En fait, il m’a contacté hier. Même dans l’armée, il garde le contact. Hier, il a dit qu’il reposterait l’album dès sa sortie, me demandant si je savais à quel point il était précieux. [because they have limited phone access in the military]. Je lui ai dit que j’étais reconnaissant. [Laughs.]

Est-ce que quelqu’un d’autre de l’équipe vous a fait part de ses commentaires ?

Les membres n’ont pas pu écouter toutes les chansons, mais tout le monde me soutient. Ils font des choses comme m’envoyer des collations pendant que je tourne le clip, ce qui me permet de me sentir soutenu.

Dans les paroles de « I’m a Dancing Cactus », il y a une référence au premier single révolutionnaire de NCT U, « The 7th Sense ». Était-ce une priorité pour vous en raison de son récent 10e anniversaire ?

« The 7th Sense » est une chanson qui a du sens pour tous les membres de NCT. Au cours des 10 années qui ont suivi, je ne pense pas qu’il y ait eu une autre chanson comme celle-ci – la chanson est si symbolique. C’est pourquoi, pour « I’m a Dancing Cactus », j’avais envie de le crier.
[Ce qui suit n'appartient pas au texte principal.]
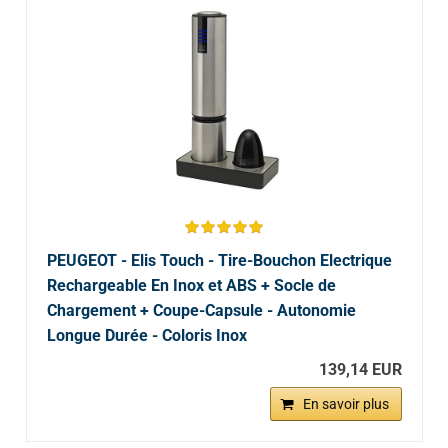
PEUGEOT - Elis Touch - Tire-Bouchon Electrique
Rechargeable En Inox et ABS + Socle de
Chargement + Coupe-Capsule - Autonomie
Longue Durée - Coloris Inox
139,14 EUR
En savoir plus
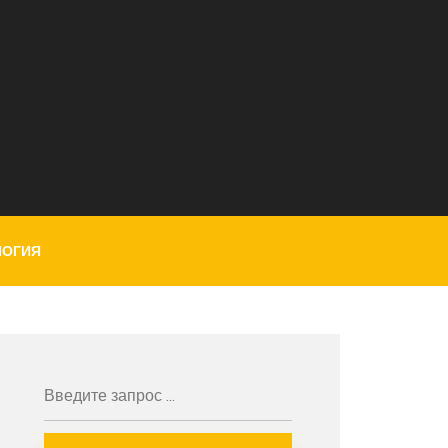
ЛОГИЯ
Je te vois comme l’un des plus grands champions de NCT et de son son « néo ». Puisqu’il y a eu tant de changements au sein du groupe récemment, qu’envisagez-vous pour l’avenir de NCT ?

Je suis reconnaissant que tu penses à moi de cette façon. Je ne pense pas que je le sois, mais je suis reconnaissant. Je pense que NCT Wish deviendra l’un des éléments clés de NCT – ils travaillent si dur et je suis inspiré quand je les vois jouer.

En tant que senior, leader et frère aîné, mon objectif est de bien diriger l’équipe. En faisant cela, je crois que ce qui va arriver sera plus cool, plus néo, et plus de musique et de performances qui nous sont uniques.

Traduction supplémentaire fournie par Gene Kim.